Mandiant, the U.S. firm contracted to investigate cyberattacks against U.S. corporations, says it was able to track an extensive hacking campaign back to the Chinese military in part by exploiting China's own Web restrictions.
This where the hackers may have gotten themselves into trouble. To be totally safe, a Chinese hacker would log out of the servers used for cyber-espionage (and allegedly sponsored by the Chinese military) before logging into a separate, more low-key VPN that he or she could use to access U.S.-based social media sites such as Facebook and Twitter.

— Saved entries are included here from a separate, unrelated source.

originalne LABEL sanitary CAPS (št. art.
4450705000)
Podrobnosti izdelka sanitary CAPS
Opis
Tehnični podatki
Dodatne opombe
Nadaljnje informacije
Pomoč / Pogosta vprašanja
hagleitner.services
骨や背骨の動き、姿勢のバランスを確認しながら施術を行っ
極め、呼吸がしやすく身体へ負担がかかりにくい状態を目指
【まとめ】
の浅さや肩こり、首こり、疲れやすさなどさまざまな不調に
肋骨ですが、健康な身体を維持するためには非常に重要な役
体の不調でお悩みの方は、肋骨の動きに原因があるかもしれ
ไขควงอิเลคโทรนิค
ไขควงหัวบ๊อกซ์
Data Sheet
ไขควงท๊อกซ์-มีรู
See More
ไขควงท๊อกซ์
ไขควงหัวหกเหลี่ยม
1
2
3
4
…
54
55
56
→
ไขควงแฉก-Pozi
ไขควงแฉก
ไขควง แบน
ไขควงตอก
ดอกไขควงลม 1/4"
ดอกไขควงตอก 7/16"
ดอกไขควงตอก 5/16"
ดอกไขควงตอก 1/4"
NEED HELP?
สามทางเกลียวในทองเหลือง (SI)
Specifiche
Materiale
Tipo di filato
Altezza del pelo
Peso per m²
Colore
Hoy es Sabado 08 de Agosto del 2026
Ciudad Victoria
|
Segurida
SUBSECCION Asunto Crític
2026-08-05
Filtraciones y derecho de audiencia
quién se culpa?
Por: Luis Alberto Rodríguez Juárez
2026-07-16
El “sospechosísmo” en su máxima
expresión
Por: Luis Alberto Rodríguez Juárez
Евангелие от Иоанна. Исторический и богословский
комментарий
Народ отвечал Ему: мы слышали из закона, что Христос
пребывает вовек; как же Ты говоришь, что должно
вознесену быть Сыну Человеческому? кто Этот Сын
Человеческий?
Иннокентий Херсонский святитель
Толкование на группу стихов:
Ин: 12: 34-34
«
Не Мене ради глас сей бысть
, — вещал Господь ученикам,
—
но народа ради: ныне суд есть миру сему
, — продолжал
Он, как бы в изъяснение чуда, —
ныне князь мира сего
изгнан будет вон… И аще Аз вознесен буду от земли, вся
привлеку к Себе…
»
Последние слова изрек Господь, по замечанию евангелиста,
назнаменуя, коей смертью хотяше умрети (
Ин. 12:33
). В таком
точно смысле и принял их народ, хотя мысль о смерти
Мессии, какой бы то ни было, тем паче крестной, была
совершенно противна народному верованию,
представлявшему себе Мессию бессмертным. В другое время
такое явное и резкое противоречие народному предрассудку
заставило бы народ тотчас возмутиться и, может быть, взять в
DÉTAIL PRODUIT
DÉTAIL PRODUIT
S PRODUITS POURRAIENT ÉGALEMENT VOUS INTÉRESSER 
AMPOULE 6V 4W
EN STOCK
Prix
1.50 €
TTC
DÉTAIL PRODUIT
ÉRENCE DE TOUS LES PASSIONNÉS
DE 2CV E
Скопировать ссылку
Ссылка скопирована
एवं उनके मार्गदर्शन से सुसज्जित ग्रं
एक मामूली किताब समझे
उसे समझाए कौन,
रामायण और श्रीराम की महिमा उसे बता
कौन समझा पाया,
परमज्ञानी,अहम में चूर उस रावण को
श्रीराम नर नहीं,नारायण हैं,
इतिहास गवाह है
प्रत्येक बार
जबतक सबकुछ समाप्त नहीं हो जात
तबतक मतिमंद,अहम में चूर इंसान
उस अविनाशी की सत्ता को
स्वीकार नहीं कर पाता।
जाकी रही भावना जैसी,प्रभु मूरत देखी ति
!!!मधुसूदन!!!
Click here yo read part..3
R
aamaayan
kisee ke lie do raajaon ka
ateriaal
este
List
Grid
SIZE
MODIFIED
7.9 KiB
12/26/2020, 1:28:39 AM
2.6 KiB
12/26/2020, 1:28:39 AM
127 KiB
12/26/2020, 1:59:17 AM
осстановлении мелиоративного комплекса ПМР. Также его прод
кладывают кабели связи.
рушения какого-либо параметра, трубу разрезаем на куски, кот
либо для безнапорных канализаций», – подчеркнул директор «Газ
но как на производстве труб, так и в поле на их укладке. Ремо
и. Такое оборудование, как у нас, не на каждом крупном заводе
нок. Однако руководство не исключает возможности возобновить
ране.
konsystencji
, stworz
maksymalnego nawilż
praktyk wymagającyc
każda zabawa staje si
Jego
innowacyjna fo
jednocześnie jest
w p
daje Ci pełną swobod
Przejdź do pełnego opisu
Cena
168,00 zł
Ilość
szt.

Instead of following that procedure, according to Mandiant, some of the hackers got lazy. "The easiest way for them to log into Facebook and Twitter is directly from their attack infrastructure," the company's report explains. "Once noticed, this is an effective way to discover their real identities." When the hacker uses the "attack" servers to log in to Twitter or Facebook, he or she unintentionally links the espionage servers with specific Facebook and Twitter accounts -- in other words, with specific human beings.
Mandiant traced two hackers, who used the handles DOTA and UglyGorilla, all across the Web using data points like this. The investigation also looked at, among other things, a cellphone number that one of the hackers used to register a Google e-mail account (yes, he used two-step verification for extra security) and that provided data on the hacker's location.
National Journal's Brian Fung makes a great point. He writes, "It’s no small irony the everyday shortcuts users take, and which subsequently open them up to hackers like DOTA and UglyGorilla, are the same traps that the two hackers fell into." It really is the Wild West out there.